Cattle Market & Farm Reports, Editorials
May 2, 2005
by WLJ
This is the time of year when carcass data starts to come in on last year's calf crop. The data also provides reflection material on the current bull battery. In the past, the conventional wisdom was that growth was the most important trait. Cow/calf producers, however, know many traits affect
the bottom line.
Data has shown growth alone, with no monitoring of the end package, simply produces an unpalatable product. In addition, even growth calves need to be alive after birth. Just this week a producer called concerning calving difficulty, which was becoming more apparent within the cowherd, especially with a labor shortage.

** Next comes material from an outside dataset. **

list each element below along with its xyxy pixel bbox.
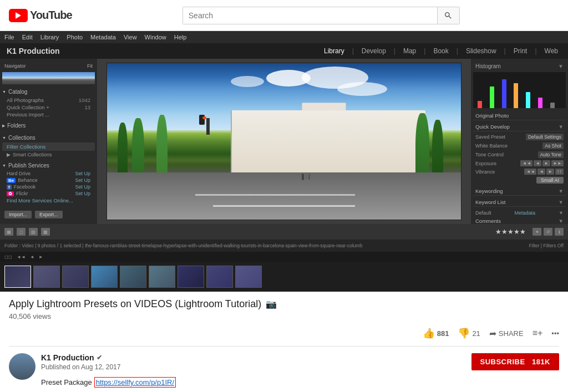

In this particular case, the bulls were selected for a carcass program that favored growth and muscle. There was no selection emphasis placed on calving ease or birth weight. The result
was predictable: The producer met the grid specs, the calves grew well, but the dead calf pile was simply getting too large. The pasture was becoming spotted with lonely mother cows.
A balanced approach always has been the best formula for beef producers. Interestingly, even with balanced programs, the differences among calves are not always black and white. Data has shown that many bulls can turn a profit.
The following is a tale of four Dickinson Research Extension Center calves, valued at just around $1,100 on the rail. They gained their value by different means.
The calves represent four types of calves, two yield-grade 3 calves grading Choice or Select, and two yield-grade 2 calves grading Choice or Select. Yield-grade 3 calves have more fat on the carcass and slightly less rib eye (an indicator of red meat) in relation to their carcass weight. The yield-grade 2 calves are reflective of more rib eye per pound of carcass weight and have less fat trim.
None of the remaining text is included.